What the exercise asks »
When a line of the entries contains the word "GENERALE", report that line.

Input records »

= Beginning of Section =

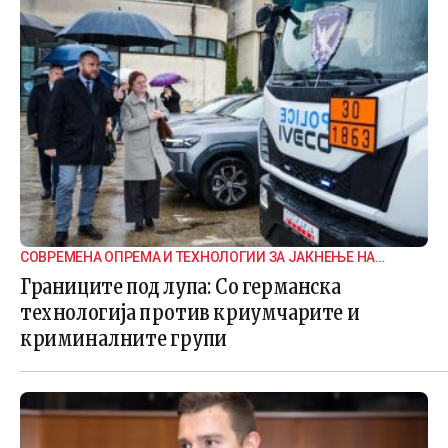
СОВРЕМЕНА ОПРЕМА И ТЕХНОЛОГИИ ЗА ЈАКНЕЊЕ НА
ГРАНИЧНАТА БЕЗБЕДНОСТ
Границите под лупа: Со германска
технологија против криумчарите и
криминалните групи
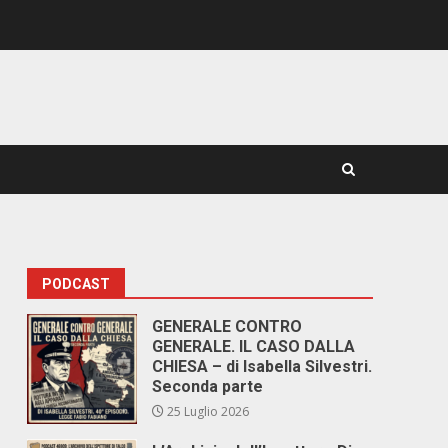
PODCAST
GENERALE CONTRO
GENERALE. IL CASO DALLA
CHIESA – di Isabella Silvestri.
Seconda parte
25 Luglio 2026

= End of Section =

Written response »
GENERALE CONTRO
GENERALE. IL CASO DALLA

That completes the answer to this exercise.